The Chris character was the DJ we all wanted to be. Okay, “I” wanted to be. Fortunately, I was smart enough to know I couldn’t pull off those long, zen monologues without John Corbett’s wonderful voice and delivery, and a room full of writers. There are a few “Chris Stevens tribute videos” on YouTube that painfully illustrate the folly of those who tried.
My buddy Bob Hague (also a radio guy) told me of an acquaintance that “went bonkers” because Chris never wore headphones in the series.

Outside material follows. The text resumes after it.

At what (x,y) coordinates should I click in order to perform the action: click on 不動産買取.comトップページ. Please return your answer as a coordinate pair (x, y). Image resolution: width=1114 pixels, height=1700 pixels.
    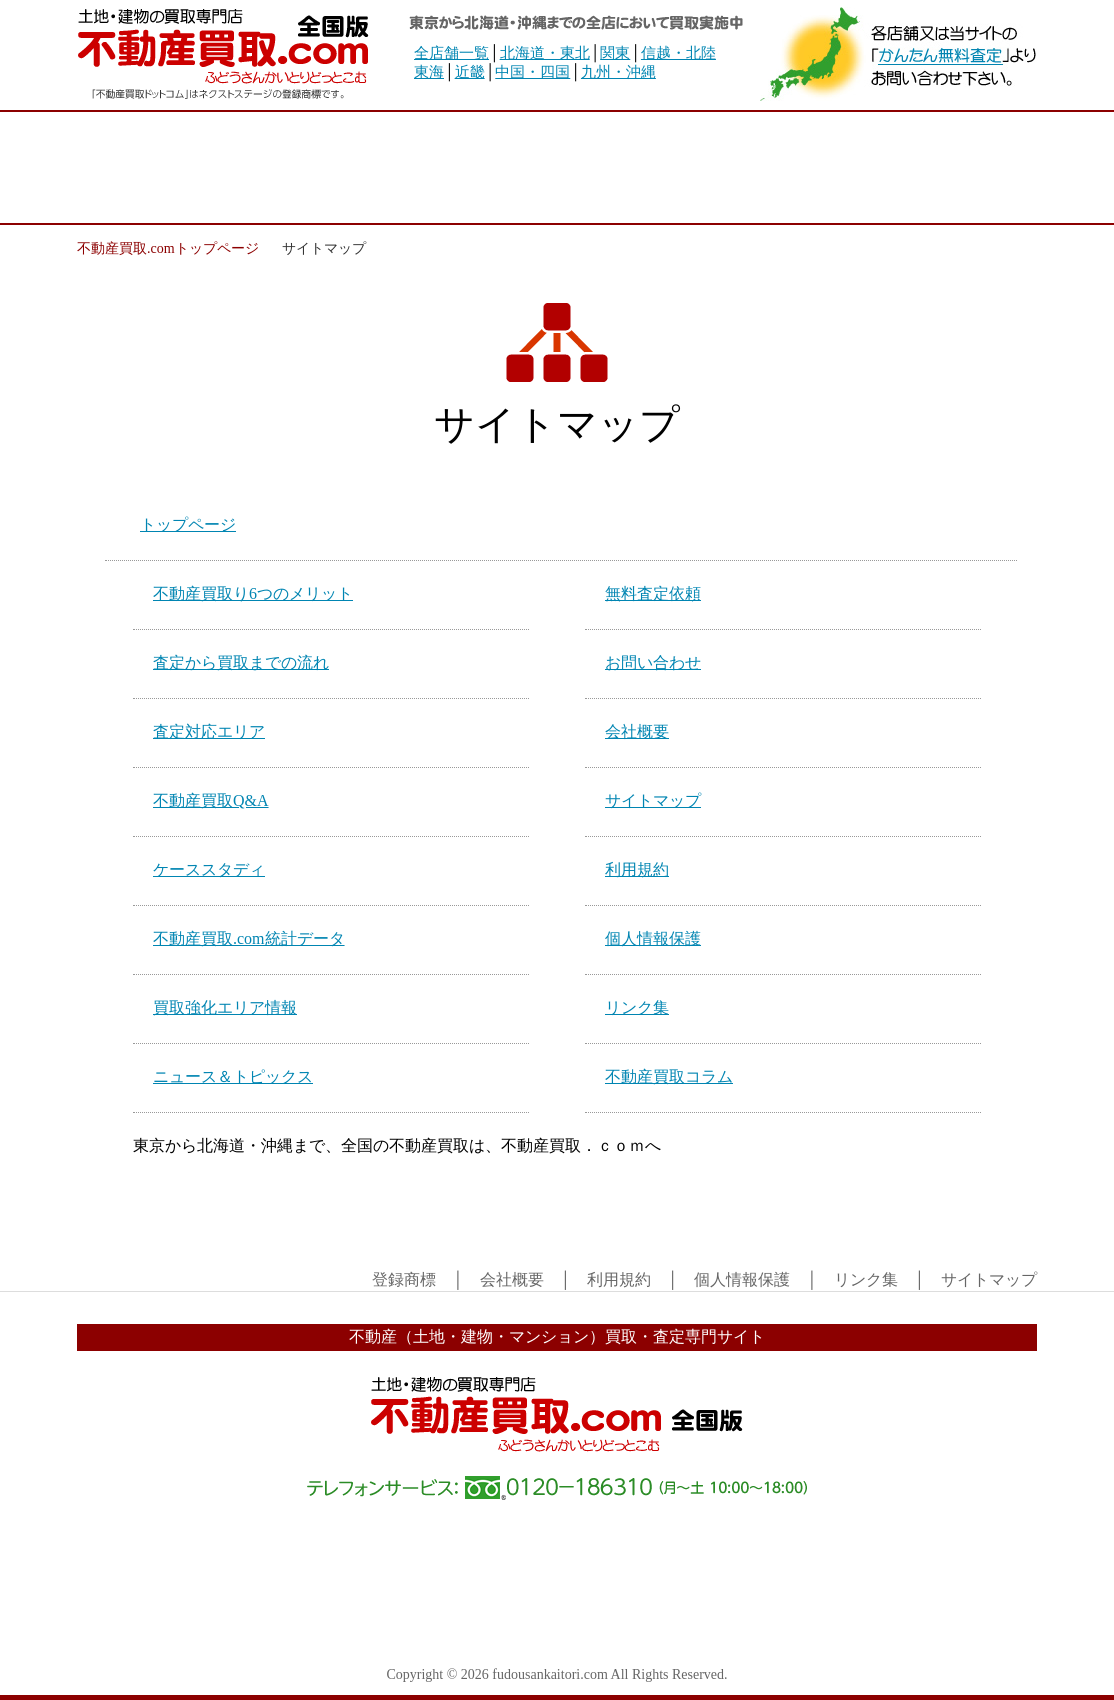
    Looking at the image, I should click on (168, 248).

My father was a Radio Operator (?) in the Navy during WWII. Based on the little he told me of that experience, it was Morse Code rather than than voice transmission. After the war he went to watchmaker school until he figured out he could get paid (GI Bill) to go to the Pathfinder School of Broadcasting (Kansas City).
I recall him saying the the “announcers” didn’t wear headphones because they were in one studio and the engineers (who did wear ‘phones, suppose) were in another. I believe this was common and the reason you’d see announcers from that era cupping a hand behind one hear (holding copy in the other) in order to better hear the golden sound of their voice.
When pop got hired at the little station in Kennett, MO, he was shocked to learned he’d have to “run his own board” and that necessitated wear phones. But I remember (as a child) seeing him or one of the other announcers being on the air without headphones.